Yesterday evening, I went to pick up our take-out. (We do not use delivery services, because they’re bad for restaurants.) I realized as I did that it was the first time I’d left the house in something like a week to go farther than the mailbox—we live on a cul-de-sac now, and our mailbox is at the entrance. I hadn’t been in my car in a week. And, no, I haven’t spent that whole time sitting around watching Perry Mason, but yeah, I’ve spent a lot of it sitting around watching Perry Mason. Among other things, because I have been watching more than just that, but still. I think the amount of watching what I want to watch has gone up because we got the house, even though it should’ve gone down because the schools are closed.
Generally, in the mornings now, I don’t turn on the TV until I get my son Simon through his schoolwork. Because that’s not going to happen if he has his focus interrupted by his sister’s choosing to watch Pocoyo or what have you. (Actually, this article is late because I was in the middle of writing it when I realized that he had a virtual author meeting for his class!) But once his schoolwork is done, the TV goes on and often stays on for the rest of the day, because ours is not a household obsessed with limiting screentime. Though the kids don’t get to choose all the time, and we’re becoming much closer to my childhood “you can watch if you want to watch what Mom does.”

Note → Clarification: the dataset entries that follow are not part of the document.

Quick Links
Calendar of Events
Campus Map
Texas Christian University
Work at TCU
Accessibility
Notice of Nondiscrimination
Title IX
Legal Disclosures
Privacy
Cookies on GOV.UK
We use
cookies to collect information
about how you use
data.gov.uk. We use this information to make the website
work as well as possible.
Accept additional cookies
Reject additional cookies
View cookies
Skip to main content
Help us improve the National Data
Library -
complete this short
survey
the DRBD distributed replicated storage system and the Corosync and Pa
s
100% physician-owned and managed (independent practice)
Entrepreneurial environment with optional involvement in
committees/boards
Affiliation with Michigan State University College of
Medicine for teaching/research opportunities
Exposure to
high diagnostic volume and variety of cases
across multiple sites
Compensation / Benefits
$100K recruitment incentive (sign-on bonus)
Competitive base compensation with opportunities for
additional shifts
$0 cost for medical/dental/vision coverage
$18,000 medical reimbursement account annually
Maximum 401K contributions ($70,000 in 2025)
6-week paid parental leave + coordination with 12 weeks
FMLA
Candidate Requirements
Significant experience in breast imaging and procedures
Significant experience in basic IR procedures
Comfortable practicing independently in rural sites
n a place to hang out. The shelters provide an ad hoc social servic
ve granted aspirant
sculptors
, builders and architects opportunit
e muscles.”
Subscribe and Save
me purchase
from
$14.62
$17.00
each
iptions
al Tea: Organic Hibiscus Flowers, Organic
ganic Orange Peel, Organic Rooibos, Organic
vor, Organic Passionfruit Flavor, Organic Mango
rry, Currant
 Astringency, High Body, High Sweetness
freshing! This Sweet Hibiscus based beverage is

We even have two TVs now, the big one in the bedroom and a small one in our living room. Because our house is big enough so that we aren’t listening to one another’s shows all the time, in part, and because it’s easier for me to do things in the living room if there’s sound. So I’ve started watching stuff it’s okay for the kids to watch in the living room while I sew or sort patterns or whatever. (Unpack, of course.) Which can often mean two different child-friendly things playing at once, if the kids decide they’d rather watch Paw Patrol than Flight of the Navigator, the heathens.

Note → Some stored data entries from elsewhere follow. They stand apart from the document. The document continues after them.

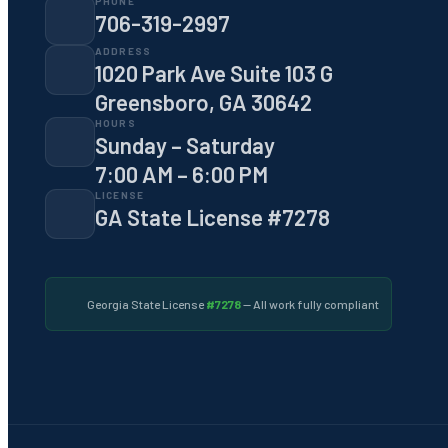
PHONE
706-319-2997
ADDRESS
1020 Park Ave Suite 103 G
Greensboro, GA 30642
HOURS
Sunday – Saturday
7:00 AM – 6:00 PM
LICENSE
GA State License #7278
Georgia State License
#7278
— All work fully compliant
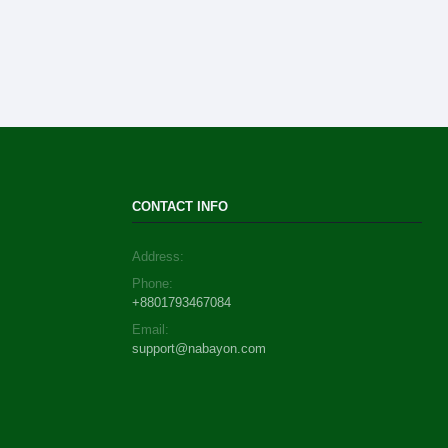
CONTACT INFO
Address:
Phone:
+8801793467084
Email:
support@nabayon.com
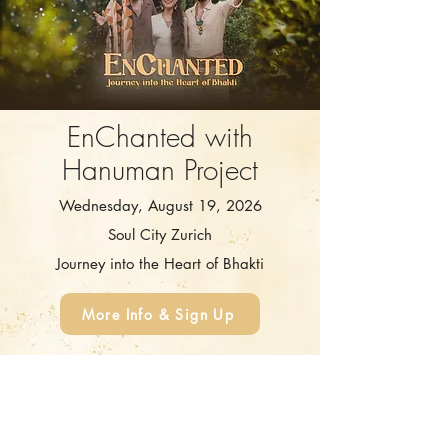
EnChanted with
Hanuman Project
Wednesday, August 19, 2026
Soul City Zurich
Journey into the Heart of Bhakti
More Info & Sign Up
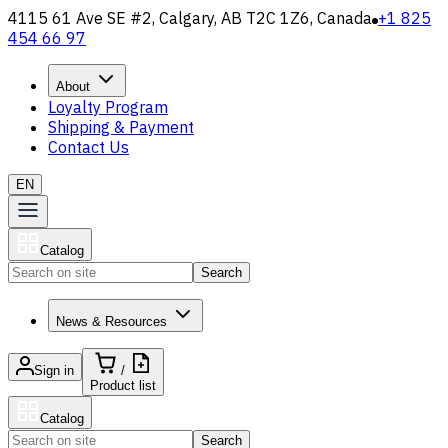
4115 61 Ave SE #2, Calgary, AB T2C 1Z6, Canada
+1 825
454 66 97
About
Loyalty Program
Shipping & Payment
Contact Us
EN
Catalog
Search
News & Resources
Sign in
/
Product list
Catalog
Search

But what I’ve noticed is that, with very few exceptions, I’m still doing mostly comfort-watching. I think the most emotionally complicated thing I’ve watched since lockdown began a lifetime ago is Key Largo. Maybe The Big Sleep, if you think that’s more challenging. Nothing that I’m sure will make me cry; I’ve even been sparing of the Pixar, because I don’t think I can take losing Bing Bong right now. The kids were watching Big Hero 6 the other day, and I’m glad I wasn’t there for the most emotional parts of that.

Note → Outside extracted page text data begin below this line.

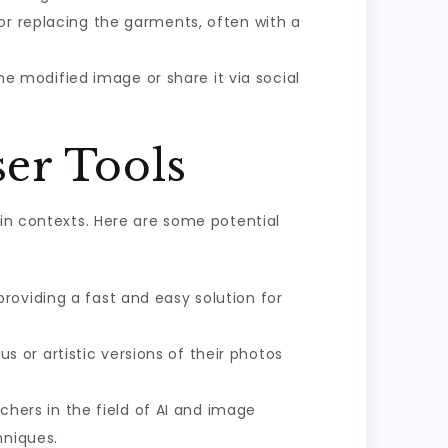
 or replacing the garments, often with a
 modified image or share it via social
ser Tools
ain contexts. Here are some potential
roviding a fast and easy solution for
 or artistic versions of their photos
hers in the field of AI and image
hniques.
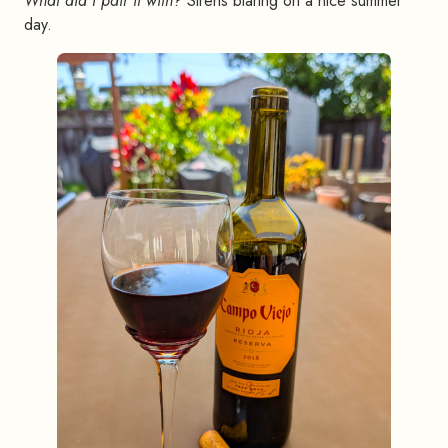
What did I pair it with?
Sirens blaring on a nice summer
day.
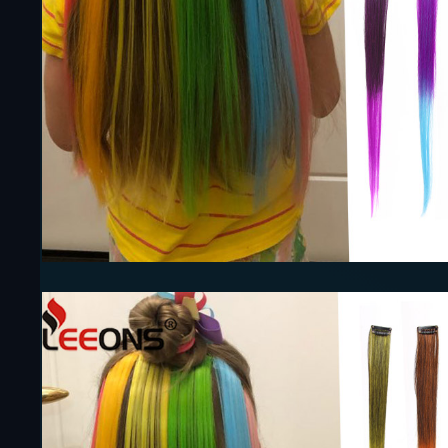
Earrings
Necklaces
Rings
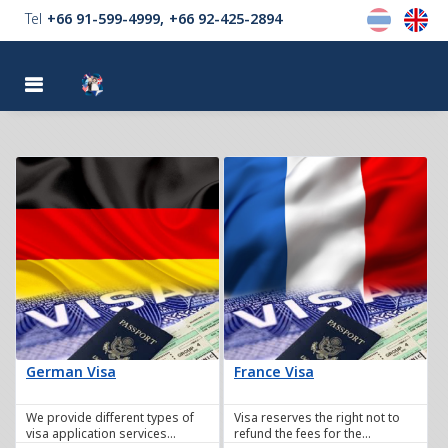
Tel
+66 91-599-4999
+66 92-425-2894
MENU
German Visa
France Visa
We provide different types of
Visa reserves the right not to
visa application services
refund the fees for the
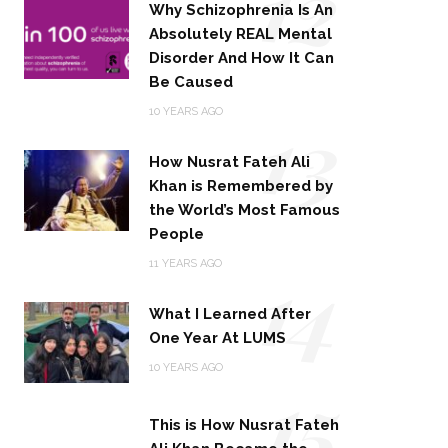
12
Why Schizophrenia Is An
Absolutely REAL Mental
Disorder And How It Can
Be Caused
13
10 YEARS AGO
How Nusrat Fateh Ali
Khan is Remembered by
the World’s Most Famous
People
14
11 YEARS AGO
What I Learned After
One Year At LUMS
15
10 YEARS AGO
This is How Nusrat Fateh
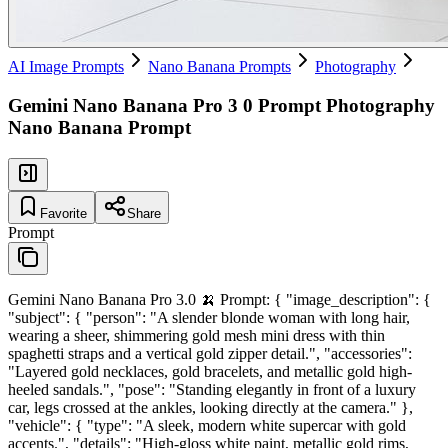
AI Image Prompts
Nano Banana Prompts
Photography
Gemini Nano Banana Pro 3 0 Prompt Photography
Nano Banana Prompt
Favorite
Share
Prompt
Gemini Nano Banana Pro 3.0 🍌 Prompt: { "image_description": {
"subject": { "person": "A slender blonde woman with long hair,
wearing a sheer, shimmering gold mesh mini dress with thin
spaghetti straps and a vertical gold zipper detail.", "accessories":
"Layered gold necklaces, gold bracelets, and metallic gold high-
heeled sandals.", "pose": "Standing elegantly in front of a luxury
car, legs crossed at the ankles, looking directly at the camera." },
"vehicle": { "type": "A sleek, modern white supercar with gold
accents.", "details": "High-gloss white paint, metallic gold rims,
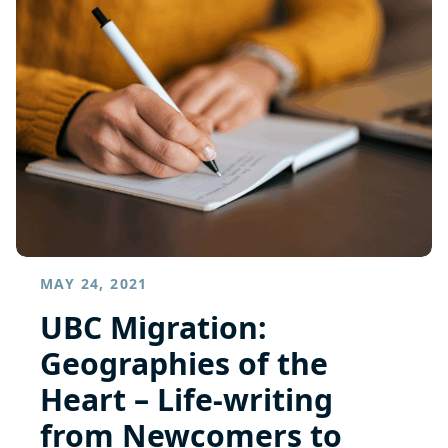
MAY 24, 2021
UBC Migration:
Geographies of the
Heart – Life-writing
from Newcomers to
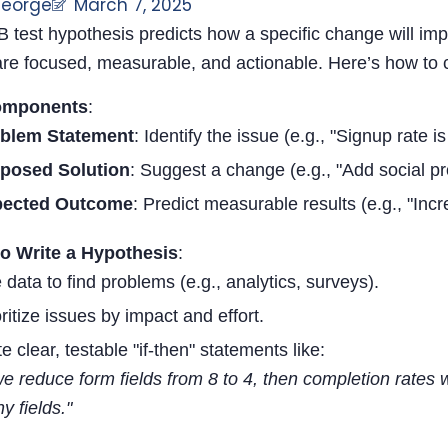
George
March 7, 2025
B test hypothesis predicts how a specific change will im
are focused, measurable, and actionable. Here’s how to c
omponents
:
blem Statement
: Identify the issue (e.g., "Signup rate i
posed Solution
: Suggest a change (e.g., "Add social pr
pected Outcome
: Predict measurable results (e.g., "Inc
to Write a Hypothesis
:
 data to find problems (e.g., analytics, surveys).
oritize issues by impact and effort.
e clear, testable "if-then" statements like:
 we reduce form fields from 8 to 4, then completion rates
y fields."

I want to feel safe. The world outside doesn’t feel safe. I don’t know when it will again—so nice that I can’t have Renaissance faire this summer but we can have police brutality, huh? So, yes, I’d rather watch Time Team and Columbo and Remington Steele and things, and the Disney movies of my childhood, and things that remind me of happier, healthier times. I’m sure I’m not the only one doing that. Why wouldn’t you?